6. A text document processing apparatus extracting a specified description from contents of a document, comprising:

a document knowledge preparing unit that prepares knowledge network data of document to be examined, the knowledge network data being composed of networked phrases having strong mutual relation to each other, the phrases being selected from the text document; and

a structural matching information extraction unit that checks a specified word constituting the knowledge network data of document to be examined and a standard knowledge network data, selects information of phrases that match to each other from among information of phrases which are networked to the specified word, and outputs the selected information of phrases as matching information.

7. The text document processing apparatus according to claim 1, wherein when displaying the text document to be examined, a word included in the matching information is displayed with a different character style.

8. A display method of a text document processing apparatus extracting a specified description from contents of a document, comprising:

providing a database;

storing standard knowledge network data in the database, the standard knowledge network data being composed of networked phrases having strong mutual relation to each other, the phrases being selected from a knowledge field including contents of a text document to be examined;

storing, in the database, knowledge network data of the document to be examined, the knowledge network data of the document to be examined being composed of networked phrases having strong mutual relation to each other, the phrases being selected from the text document; and

checking a specified word constituting the knowledge network data of the document to be examined and a standard knowledge network data, and in a case when information of phrases which are networked to the specified word are different from each other or matched with each other, outputting and highlighting difference information with the specified word or matching information with the specified word.
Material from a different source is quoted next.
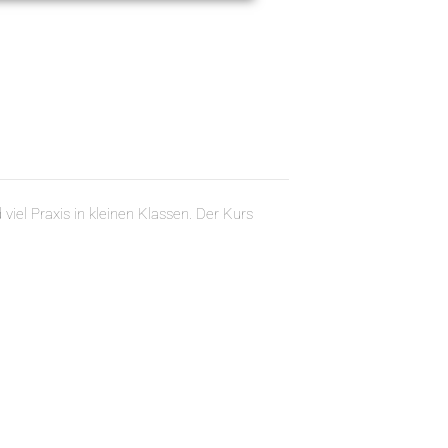
iel Praxis in kleinen Klassen. Der Kurs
9. The display method of a text document processing apparatus according to claim 8, wherein the difference information and the matching information are highlighted in different style.

10. The text document processing apparatus according to claim 3, wherein when displaying the text document to be examined, a word included in the second difference information is displayed with a different character style.

11. The text document processing apparatus according to claim 3, further comprising an input unit for determining whether or not to network a word contained in the second difference information to the specified word in the standard knowledge network data.

12. The text document processing apparatus according to claim 4, further comprising an input unit for determining whether or not to network a word contained in the second difference information to the specified word in the standard knowledge network data.

13. The text document processing apparatus according to claim 2, wherein when displaying the text document to be examined, a word included in the matching information is displayed with a different character style.

14. The text document processing apparatus according to claim 3, wherein when displaying the text document to be examined, a word included in the matching information is displayed with a different character style.